====== Extracted information ======
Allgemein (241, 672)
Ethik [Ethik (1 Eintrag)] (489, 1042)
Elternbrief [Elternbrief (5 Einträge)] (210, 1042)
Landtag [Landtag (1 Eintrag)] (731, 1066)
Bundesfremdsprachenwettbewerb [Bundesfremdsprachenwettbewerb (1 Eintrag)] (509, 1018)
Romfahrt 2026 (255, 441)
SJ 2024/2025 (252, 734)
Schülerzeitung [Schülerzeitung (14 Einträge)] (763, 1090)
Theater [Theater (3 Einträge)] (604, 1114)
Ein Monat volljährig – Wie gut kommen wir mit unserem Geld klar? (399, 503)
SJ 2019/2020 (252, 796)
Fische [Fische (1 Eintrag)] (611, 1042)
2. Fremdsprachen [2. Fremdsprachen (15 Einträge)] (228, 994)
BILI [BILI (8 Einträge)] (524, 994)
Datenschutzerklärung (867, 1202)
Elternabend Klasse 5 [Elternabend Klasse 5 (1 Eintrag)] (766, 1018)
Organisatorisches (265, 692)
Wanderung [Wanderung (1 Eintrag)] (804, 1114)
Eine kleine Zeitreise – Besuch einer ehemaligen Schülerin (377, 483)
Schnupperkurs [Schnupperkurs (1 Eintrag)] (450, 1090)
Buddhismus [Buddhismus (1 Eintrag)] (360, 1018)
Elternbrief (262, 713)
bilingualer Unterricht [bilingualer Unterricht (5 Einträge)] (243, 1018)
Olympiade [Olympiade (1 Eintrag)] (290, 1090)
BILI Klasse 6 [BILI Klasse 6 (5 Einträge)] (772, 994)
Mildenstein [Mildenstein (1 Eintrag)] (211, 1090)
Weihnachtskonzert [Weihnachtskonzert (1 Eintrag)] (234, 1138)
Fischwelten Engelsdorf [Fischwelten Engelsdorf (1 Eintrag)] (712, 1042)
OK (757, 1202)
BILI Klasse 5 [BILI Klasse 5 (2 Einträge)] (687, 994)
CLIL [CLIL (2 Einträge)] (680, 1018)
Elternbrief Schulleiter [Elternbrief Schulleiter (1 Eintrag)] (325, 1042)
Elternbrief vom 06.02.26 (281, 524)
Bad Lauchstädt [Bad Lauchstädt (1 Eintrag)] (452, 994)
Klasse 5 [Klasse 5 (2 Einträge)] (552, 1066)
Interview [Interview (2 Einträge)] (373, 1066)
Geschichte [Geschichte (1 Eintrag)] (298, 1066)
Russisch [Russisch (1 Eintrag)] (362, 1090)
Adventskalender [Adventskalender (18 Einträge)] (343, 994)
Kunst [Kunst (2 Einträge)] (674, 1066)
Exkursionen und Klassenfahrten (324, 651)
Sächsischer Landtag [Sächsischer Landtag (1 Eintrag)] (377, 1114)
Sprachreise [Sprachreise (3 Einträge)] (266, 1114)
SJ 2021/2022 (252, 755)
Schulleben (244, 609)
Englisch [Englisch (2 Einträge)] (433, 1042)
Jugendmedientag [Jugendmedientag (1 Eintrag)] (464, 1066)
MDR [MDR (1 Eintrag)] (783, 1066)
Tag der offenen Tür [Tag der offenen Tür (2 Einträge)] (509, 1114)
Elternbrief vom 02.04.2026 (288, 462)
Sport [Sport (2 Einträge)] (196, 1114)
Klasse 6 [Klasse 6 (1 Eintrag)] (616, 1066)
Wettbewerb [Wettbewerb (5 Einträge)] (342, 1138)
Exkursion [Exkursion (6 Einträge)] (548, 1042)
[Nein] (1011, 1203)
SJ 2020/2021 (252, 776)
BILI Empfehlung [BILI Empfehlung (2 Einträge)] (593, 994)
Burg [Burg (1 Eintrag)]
======
Beginning with the line that holds "Russisch [Russisch (1 Eintrag)] (362, 1090)" and ending with the last line of the material, retype each line exactly and output nothing else.

Russisch [Russisch (1 Eintrag)] (362, 1090)
Adventskalender [Adventskalender (18 Einträge)] (343, 994)
Kunst [Kunst (2 Einträge)] (674, 1066)
Exkursionen und Klassenfahrten (324, 651)
Sächsischer Landtag [Sächsischer Landtag (1 Eintrag)] (377, 1114)
Sprachreise [Sprachreise (3 Einträge)] (266, 1114)
SJ 2021/2022 (252, 755)
Schulleben (244, 609)
Englisch [Englisch (2 Einträge)] (433, 1042)
Jugendmedientag [Jugendmedientag (1 Eintrag)] (464, 1066)
MDR [MDR (1 Eintrag)] (783, 1066)
Tag der offenen Tür [Tag der offenen Tür (2 Einträge)] (509, 1114)
Elternbrief vom 02.04.2026 (288, 462)
Sport [Sport (2 Einträge)] (196, 1114)
Klasse 6 [Klasse 6 (1 Eintrag)] (616, 1066)
Wettbewerb [Wettbewerb (5 Einträge)] (342, 1138)
Exkursion [Exkursion (6 Einträge)] (548, 1042)
[Nein] (1011, 1203)
SJ 2020/2021 (252, 776)
BILI Empfehlung [BILI Empfehlung (2 Einträge)] (593, 994)
Burg [Burg (1 Eintrag)]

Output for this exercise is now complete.